J-A07038-20
NON-PRECEDENTIAL DECISION - SEE SUPERIOR COURT I.O.P. 65.37
KAREN BROWN : IN THE SUPERIOR COURT OF
: PENNSYLVANIA
Appellant :
:
:
v. :
:
:
RITE AID CORPORATION : No. 1340 MDA 2019
Appeal from the Order Entered July 11, 2019
In the Court of Common Pleas of Lackawanna County Civil Division at
No(s): 2017-3965
BEFORE: OLSON, J., DUBOW, J., and McLAUGHLIN, J.

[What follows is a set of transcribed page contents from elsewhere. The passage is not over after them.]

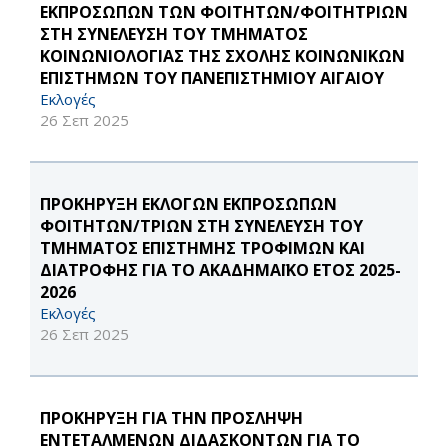
ΕΚΠΡΟΣΩΠΩΝ ΤΩΝ ΦΟΙΤΗΤΩΝ/ΦΟΙΤΗΤΡΙΩΝ
ΣΤΗ ΣΥΝΕΛΕΥΣΗ ΤΟΥ ΤΜΗΜΑΤΟΣ
ΚΟΙΝΩΝΙΟΛΟΓΙΑΣ ΤΗΣ ΣΧΟΛΗΣ ΚΟΙΝΩΝΙΚΩΝ
ΕΠΙΣΤΗΜΩΝ ΤΟΥ ΠΑΝΕΠΙΣΤΗΜΙΟΥ ΑΙΓΑΙΟΥ
Εκλογές
26 Σεπ 2025
ΠΡΟΚΗΡΥΞΗ ΕΚΛΟΓΩΝ ΕΚΠΡΟΣΩΠΩΝ
ΦΟΙΤΗΤΩΝ/ΤΡΙΩΝ ΣΤΗ ΣΥΝΕΛΕΥΣΗ ΤΟΥ
ΤΜΗΜΑΤΟΣ ΕΠΙΣΤΗΜΗΣ ΤΡΟΦΙΜΩΝ ΚΑΙ
ΔΙΑΤΡΟΦΗΣ ΓΙΑ ΤΟ ΑΚΑΔΗΜΑΪΚΟ ΕΤΟΣ 2025-
2026
Εκλογές
26 Σεπ 2025
ΠΡΟΚΗΡΥΞΗ ΓΙΑ ΤΗΝ ΠΡΟΣΛΗΨΗ
ΕΝΤΕΤΑΛΜΕΝΩΝ ΔΙΔΑΣΚΟΝΤΩΝ ΓΙΑ ΤΟ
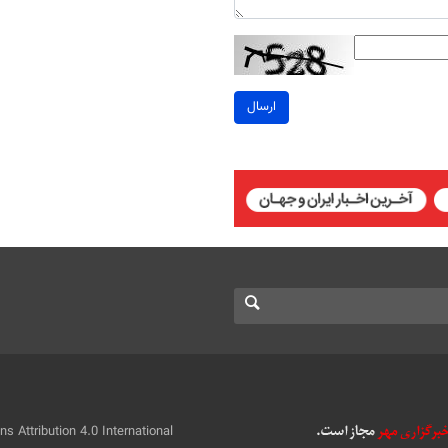
ارسال
 Attribution 4.0 International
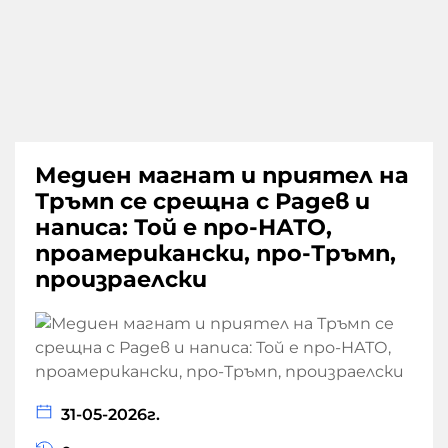
Медиен магнат и приятел на
Тръмп се срещна с Радев и
написа: Той е про-НАТО,
проамерикански, про-Тръмп,
произраелски
31-05-2026г.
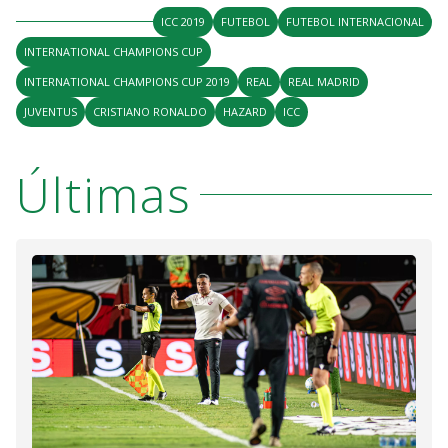
ICC 2019
FUTEBOL
FUTEBOL INTERNACIONAL
INTERNATIONAL CHAMPIONS CUP
INTERNATIONAL CHAMPIONS CUP 2019
REAL
REAL MADRID
JUVENTUS
CRISTIANO RONALDO
HAZARD
ICC
Últimas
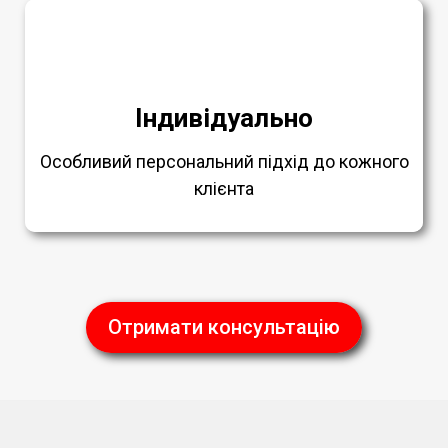
Індивідуально
Особливий персональний підхід до кожного
клієнта
Отримати консультацію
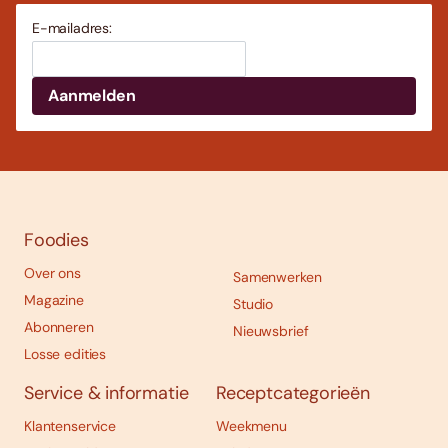
E-mailadres:
Foodies
Over ons
Samenwerken
Magazine
Studio
Abonneren
Nieuwsbrief
Losse edities
Service & informatie
Receptcategorieën
Klantenservice
Weekmenu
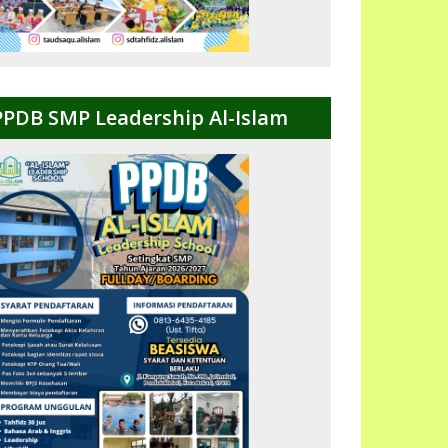
PPDB SMP Leadership Al-Islam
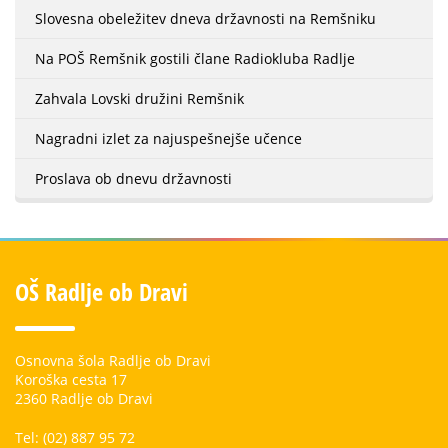
Slovesna obeležitev dneva državnosti na Remšniku
Na POŠ Remšnik gostili člane Radiokluba Radlje
Zahvala Lovski družini Remšnik
Nagradni izlet za najuspešnejše učence
Proslava ob dnevu državnosti
OŠ Radlje ob Dravi
Osnovna šola Radlje ob Dravi
Koroška cesta 17
2360 Radlje ob Dravi
Tel: (02) 887 95 72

MEMORANDUM BY McLAUGHLIN, J.: FILED JULY 01, 2020
Karen Brown (“Brown”) appeals from the order entered in this breach of
contract action granting the summary judgment motion filed by Rite Aid
Corporation (“Rite Aid”). We conclude that Brown commenced this action after
the statute of limitations expired and therefore affirm the order.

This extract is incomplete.